Founded in 1880 in the Tennessee River Valley community of Cleveland, Tennessee by C. L Hardwick and a group of local businessmen, Cleveland Mills had modest beginnings. Early success was found weaving what was known as "jean cloth", a 76% wool 24% cotton blend that was crafted into a popular pant known as "Dollar Pants".

C L Hardwick

The Early Years

The early years saw the expected adversity associated with start up manufacturers and, in addition, several fires. After each fire the mill was rebuilt and equipped with modern machinery, helping to keep the young manufacturer competitive. Eventually Cleveland Mills evolved into a manufacturing plant in addition to being a mill. During this time the name was changed to Hardwick Woolen Mills to reflect the ownership.

Woolen Mill

Hardwick Clothes Prospers

By the 1920's Hardwick Woolen Mills was a vertical operation, weaving the wool yarn in one part of the factory and tailoring finished garments in another.
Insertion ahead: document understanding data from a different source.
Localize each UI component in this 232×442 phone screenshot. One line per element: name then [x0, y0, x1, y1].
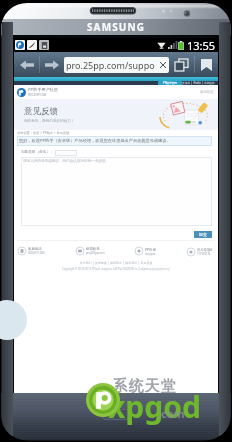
- button[interactable]: 邮箱联系: [76, 247, 105, 255]
- button[interactable]: 客服电话: [18, 247, 45, 255]
- staticText: PP助手官网: [163, 81, 178, 85]
- staticText: PP助手用户社区: [28, 87, 59, 93]
- button[interactable]: [55, 150, 77, 156]
- button[interactable]: 官方QQ群: [187, 247, 213, 256]
- staticText: xpgod: [108, 386, 201, 427]
- button[interactable]: 安卓版 | iPad版 | 手机软件: [182, 81, 215, 85]
- staticText: 当前位置：首页 > PP助手 > 意见反馈: [17, 131, 70, 135]
- staticText: 官方QQ群: [197, 247, 213, 252]
- staticText: 客服电话: [28, 247, 42, 251]
- staticText: 您的意见，是我们进步的动力！: [24, 119, 75, 124]
- button[interactable]: 提交: [194, 231, 212, 238]
- button[interactable]: Forward: [40, 52, 64, 77]
- staticText: 您好，欢迎PP助手（安卓版）产品经理，欢迎您在这里提出产品改善意见或建议。: [19, 138, 171, 144]
- staticText: pro.25pp.com/suppo: [66, 59, 155, 71]
- staticText: 提交: [199, 232, 207, 237]
- button[interactable]: 返回首页: [200, 90, 214, 94]
- staticText: PP官博: [145, 247, 156, 252]
- staticText: 400-0571-000: [28, 251, 45, 255]
- staticText: 新浪微博: [145, 252, 156, 255]
- staticText: 邮箱联系: [86, 247, 100, 251]
- staticText: 问题类型（必选）：: [21, 150, 54, 155]
- button[interactable]: Bookmarks: [195, 52, 218, 77]
- button[interactable]: Back: [14, 52, 39, 77]
- staticText: Copyright © 2010-2015 PP助手 版权所有 闽ICP备120…: [14, 267, 218, 271]
- button[interactable]: 请输入您的意见或建议，我们会认真对待每一条反馈。: [21, 157, 212, 226]
- staticText: pro@25pp.com: [86, 251, 105, 255]
- staticText: 13:55: [187, 38, 216, 52]
- staticText: 关于我们 | 友情链接 | 诚聘英才 | 联系我们 | 意见反馈: [14, 261, 218, 265]
- staticText: PRO.25PP.COM: [28, 93, 47, 97]
- staticText: SAMSUNG: [87, 20, 145, 34]
- staticText: 安卓版 | iPad版 | 手机软件: [182, 81, 215, 85]
- staticText: .com: [158, 406, 185, 421]
- staticText: 请输入您的意见或建议，我们会认真对待每一条反馈。: [23, 159, 110, 164]
- button[interactable]: pro.25pp.com/suppo: [64, 57, 169, 73]
- button[interactable]: PP官博: [135, 247, 156, 255]
- staticText: 意见反馈: [24, 106, 58, 117]
- button[interactable]: Tabs: [169, 52, 194, 77]
- staticText: 系统天堂: [112, 377, 176, 396]
- button[interactable]: PP助手官网: [158, 81, 182, 85]
- staticText: 171902178: [197, 252, 211, 256]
At it's peak, Hardwick Woolen Mills was the largest facility of it's kind. Garments produced were suits, overcoats, knickers, and boy's wear. The company motto was, " From the sheep's back to the clothing rack".

Cleveland Daily Banner

Woolen Mill

The Depression Years

Like the country as a whole, the 1930's were the most challenging years Hardwick ever experienced. The times demanded, "thinking outside of the box" and Hardwick Mills and the community of Cleveland responded. In the early years of the Depression much of the sewing was done in the homes of workers as Hardwick converted to more of a "cottage" business. Throughout Bradley County, Hardwick trucks were seen delivering fabric to homes and transporting finished products back to the factory. Despite the odds Hardwick Mills continued to grow during these bad times for our nation. After the passage of New Deal laws regulating working hours, production moved back into the factory.

The Mill Truck

Sewing Department

The War and Post War Years

WWII saw Hardwick Mills become a supplier to the war effort by manufacturing uniforms for the military. The post war years brought more change as the demand for wool lessened with the introduction of synthetics to the consumer market. In the early 50's Hardwick Mills sold it's woolen operations and focused solely on the men's tailored clothing market. To reflect these changes Hardwick Mills became Hardwick Clothes, Inc.. Long a "private label" maker to retailers, Hardwick Clothes became more known to the consumer through advertising. Also, Hardwick became a leader in the marketing of blazers, boasting one of the largest in-stock blazer programs in the industry.

The Past Fifty Years

As the 60's moved into the 70's Hardwick Clothes made an investment into the future by leaving the old factory on Church Street and moving to a modern 175,000 sq. foot manufacturing plant on the outskirts of Cleveland. The move enabled the clothing firm to modernize equipment and warehouse facilities and to stay competitive against an increasing supply of cheap offshore clothing. By the 21st Century Hardwick had expanded it's base of specialty store retailers with catalog and department store accounts, and taking advantage of domestic production increased contract manufacturing with entities as diverse as the U. S. Military and Major League Baseball umpires. By the time of the 125th anniversary of Hardwick Clothes the 5th generation ownership had unveiled a new motto:

"We've survived 2 world wars, a stock market crash & disco, Believe us, we're not going anywhere".